For a better understanding of the classification results, we include a brief description of some markets analyzed.
3.1. Description of Some Electricity Markets Analyzed
The four Australians markets selected in this study are New South Wales (NSW), Queensland (QLD), South Australia (SA) and Victoria (VIC). The Australian National Electricity Market (NEM) promotes efficient generation and demand use by a wholesale market, which allows electricity trade among five regions in the east of Australia (see
Figure 1): Queensland (QLD); New South Wales (NSW); Snowy Mountains region (SN, abolished in 2008 and merged into VIC and NSW areas); Victoria (VIC); South Australia (SA); and Tasmania (TA, fully operational in NEM since 2006).
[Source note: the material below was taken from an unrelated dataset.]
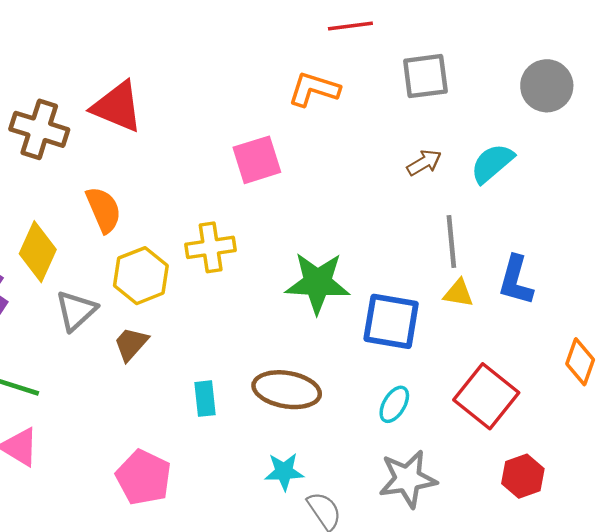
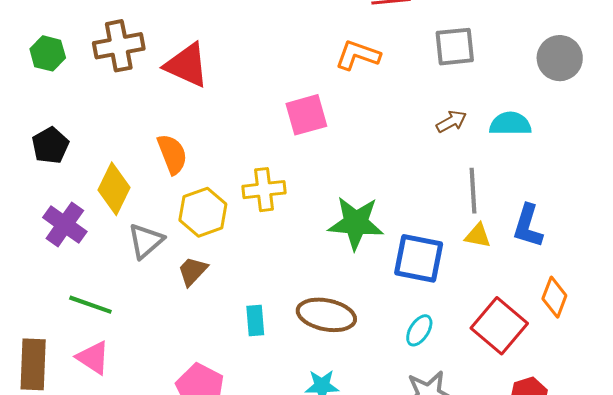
brown cross: (39, 129) -> (119, 46), moved, turned -30
cyan semicircle: (492, 163) -> (510, 124), turned 39
orange diamond: (580, 362) -> (554, 297), moved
Each region has different characteristics (generation mix and load) and interconnection capacities. For example, New South Wales is a net importer of electricity and has limited capacity to cover the highest peaks of demand, and for this reason, it needs generation support from QLD, Snowy Hydro and VIC. Victoria had in the period under study (2004 to 2009) a substantial low cost base-load capacity, making it a net exporter of electricity. Queensland is a net exporter too, mainly to NSW, due to their geographical and electrical proximity. South Australia is a net importer (a high percent of its demand was covered outside this region until 2005–2006 because a new investment in wind generation was developed in this area).
Table 2 (adapted from [
35]) shows the inter-regional trade of these regions.
The NEM market works at unison when the electricity can flow freely among all areas, but this does not mean that the price is the same in the five areas during these periods. The “integrity” or price alignment of the NEM market as a percentage of trading hours ranges between 70% and 80% across the regions. Australia manages congestion periods by splitting its regions, allowing different and more independent marginal prices in each area. This separation occurs when a transmission inter-connector becomes congested and limits inter-regional power flows. In these cases, each area needs to reconsider offers from the generation in its own region, and in this way, a different behavior of the market occurs in each area (the generation mix is different for each region). This scenario may occur at times of peak demand or when an inter-connector experiences some outage or is under maintenance tasks. The inter-connectors in Australia are shown in
Figure 1. Notice that Australia does not have a meshed link among regions (QLD, NSW, SA, VIC, TA), but a radial one.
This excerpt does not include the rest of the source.